I have never liked the idea of spending a significant chunk of your grocery money on a shopping bag – what will you have left to put inside it? Don’t get me wrong; I do believe in carrying reusable bags and will spend a few dollars to do so, since I can afford it. I’ve been a devotee of the Flip & Tumble bag ($12) for years (and through shopping on foot on three continents) and I’m considering the BagPodz ($20 for 5) as a stocking stuffer. But I’ve seen and been appalled by $50 shopping bags – at that price, I expect it to do the shopping for me, while I sit in the Starbucks in front of the store!

But I took a look at Tom Bihn’s new Moveable Feast and now I understand why they are charging $95 for a shopping bag. On a purely physical note, it’s as complex to manufacture as their knitting bag, the Swift, which costs that much. But mostly, they are selling aspirational shopping. This new bag has built-in pockets with cute labels on them to organize your shopping – there’s one for a bottle of wine, one for a baguette, and even a “specially designed, tapered scabbard: slide a bouquet of flowers into this pocket and you needn’t worry about them falling over on the way home”. Once you have loaded your more proletarian groceries into the lower reaches of your bag, there’s a shelf that folds down to let your delicate produce ride “high and safe” – and visible. They do note (grudgingly?) that a half gallon of milk will fit in the wine or baguette sleeves.

The image conjured up, by both the bag and its name, is of a nightly stop at the neighborhood Marché on your way home to your Paris garret flat, to pick up a bottle and a baguette and maybe a few escargots to prepare for the fascinating friends who congregate at your evening salon. Or perhaps a day out at the local farmer’s market, where you will cram locally bred hormone-free grass-fed beef into the bottom of that bag, to go with five kinds of tomatoes and perhaps some squishy raspberries delicately packed on that upper shelf, with a bottle of the local marionberry vodka in the wine-bottle pocket. (All of which actually is sold in my local farmer’s market. I love Oregon – and never let it be said that I don’t appreciate aspirational shopping. Also, the vodka is very tasty.)
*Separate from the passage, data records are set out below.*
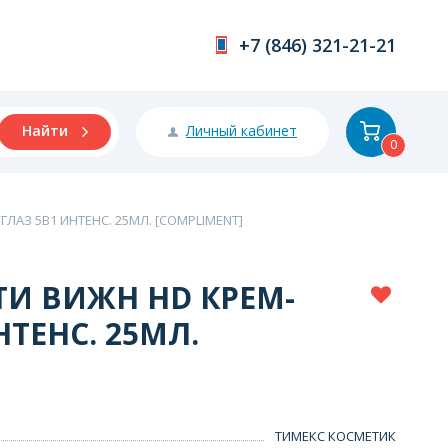
+7 (846) 321-21-21
Личный кабинет
Найти
0
АЗ 5В1 ИНТЕНС. 25МЛ. [COMPLIMENT]
И ВИЖН HD КРЕМ-
НТЕНС. 25МЛ.
ТИМЕКС КОСМЕТИК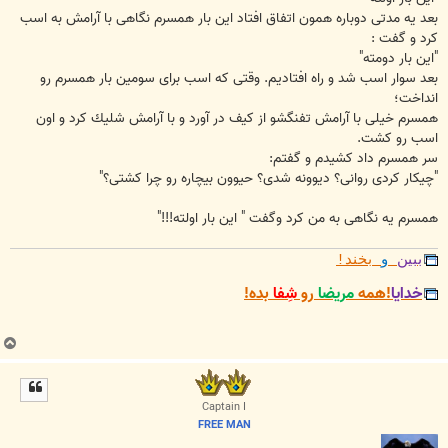
بعد یه مدتی دوباره همون اتفاق افتاد این بار همسرم نگاهی با آرامش به اسب
كرد و گفت :
"این بار دومته"‌
بعد سوار اسب شد و راه افتادیم. وقتی که اسب برای سومین بار همسرم رو
انداخت؛
همسرم خیلی با آرامش تفنگشو از کیف در آورد و با آرامش شلیك كرد و اون
اسب رو كشت.
سر همسرم داد كشیدم و گفتم:
"چیكار كردی روانی؟ دیوونه شدی؟ حیوون بیچاره رو چرا كشتی؟"
همسرم یه نگاهی به من کرد وگفت " این بار اولته!!!"
ببین
و
بخند!
خدایا
!همه
مریضا
رو
شِفا
بده!
ب
ا
ل
ا
Captain I
FREE MAN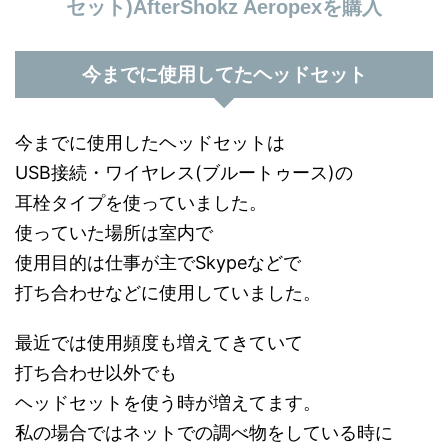
セット)AfterShokz Aeropexを購入
今までに使用してたヘッドセット
今までに使用したヘッドセットは
USB接続・ワイヤレス(ブルートゥース)の
耳栓タイプを使っていました。
使っていた場所は室内で
使用目的は仕事が主でSkypeなどで
打ち合わせなどに使用していました。
最近では使用頻度も増えてきていて
打ち合わせ以外でも
ヘッドセットを使う時が増えてます。
私の場合ではネットでの調べ物をしている時に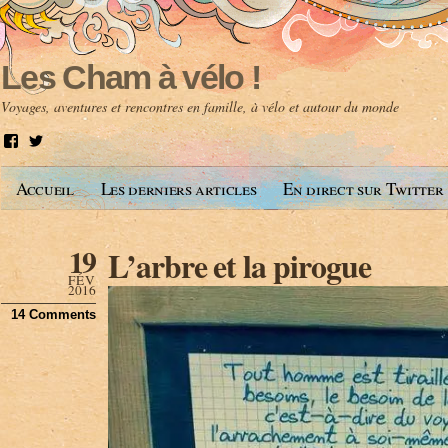
Les Cham à vélo !
Voyages, aventures et rencontres en famille, à vélo et autour du monde
V
V
o
o
i
i
Accueil
Les derniers articles
En direct sur Twitter
r
r
l
l
e
e
p
p
19
L’arbre et la pirogue
r
r
o
o
FÉV
f
f
2016
i
i
14 Comments
l
l
d
d
e
e
A
@
n
l
t
e
o
s
i
c
n
h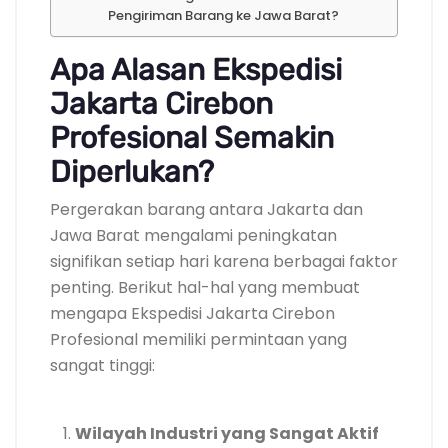
Pengiriman Barang ke Jawa Barat?
Apa Alasan Ekspedisi
Jakarta Cirebon
Profesional Semakin
Diperlukan?
Pergerakan barang antara Jakarta dan
Jawa Barat mengalami peningkatan
signifikan setiap hari karena berbagai faktor
penting. Berikut hal-hal yang membuat
mengapa Ekspedisi Jakarta Cirebon
Profesional memiliki permintaan yang
sangat tinggi:
Wilayah Industri yang Sangat Aktif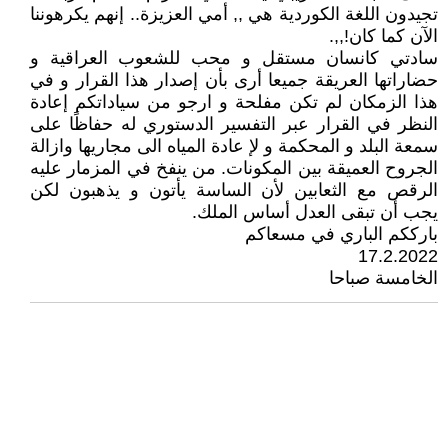
تجيدون اللغة الكوردية هي ,, أمي العزيزة.. إنهم يكرهوننا
الآن كما كان!,,.
سادتي كانسان مستقل و محب للشعوب العراقية و
حضاراتها العريقة جميعا أرى بأن إصدار هذا القرار و في
هذا الزمكان لم تكن مفلحة و ارجو من سياداتكم إعادة
النظر في القرار عبر التفسير الدستوري له حفاظًا على
سمعة البلد و المحكمة و لإ عادة المياه الى مجاريها وازالة
الجروح العميقة بين المكونات. من ينفخ في المزمار عليه
الرقص مع الثعابين لأن الساسة يأتون و يذهبون لكن
يجب أن تبقى العدل أساس الملك.
بارككم الباري في مسعاكم
17.2.2022
الخامسة صباحا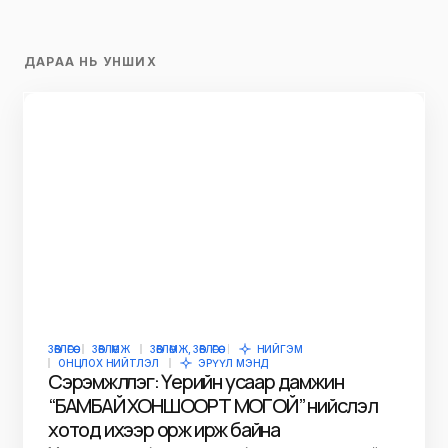
ДАРАА НЬ УНШИХ
ЗӨВЛӨГӨӨ
ЗӨВЛӨМЖ
ЗӨВЛӨМЖ, ЗӨВЛӨГӨӨ
НИЙГЭМ
ОНЦЛОХ НИЙТЛЭЛ
ЭРҮҮЛ МЭНД
Сэрэмжлүүлэг: Үерийн усаар дамжин
“БАМБАЙ ХОНШООРТ МОГОЙ” нийслэл
хотод ихээр орж ирж байна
I can’t help but note there is no proudly labeled pocket for canned beans, Cap’n Crunch, or Kool-Aid. Nice bag, though. (ETA: I just saw some more pictures – though maybe it’s telling that they were posted by a new bag owner in Ravelry, not in the ad copy on the TB site. Apparently there ARE pictures to show where paper towels, cereal boxes, milk cartons, and cans go. So maybe it’s just the advertising focusing on the aspirational shopping, more than the bag itself.)

I probably sound more sardonic than I should here; I’m not looking down on anyone, including purchasers of the Moveable Feast bag – if you have the money and want to spend it that way, it might be worth it if it makes you happy every time you shop. Plus, I’ve had a few baguettes jump out of shopping bags that weren’t tall enough to support them. Tom Bihn’s stuff is always well made, so I am certain it will support groceries, even bourgeois ones, as well as aspirations. Also, I am just as susceptible to aspirational shopping as anyone. I resisted the shopping bag, but in the excitement of the release of new designs, I did buy a Maker’s Bag – almost as if I ever went anywhere other than work or home, to places where I needed a cool bag. Almost as if I actually had time to knit up all that yarn in my stash.

(We had a very nice Thanksgiving at the lake house. Over the whole four-day weekend, I went out roughly twice: once to the dump, once when I hauled my erg outside to face the lake and did a half-marathon on it in temperatures that were under 30F when I started.)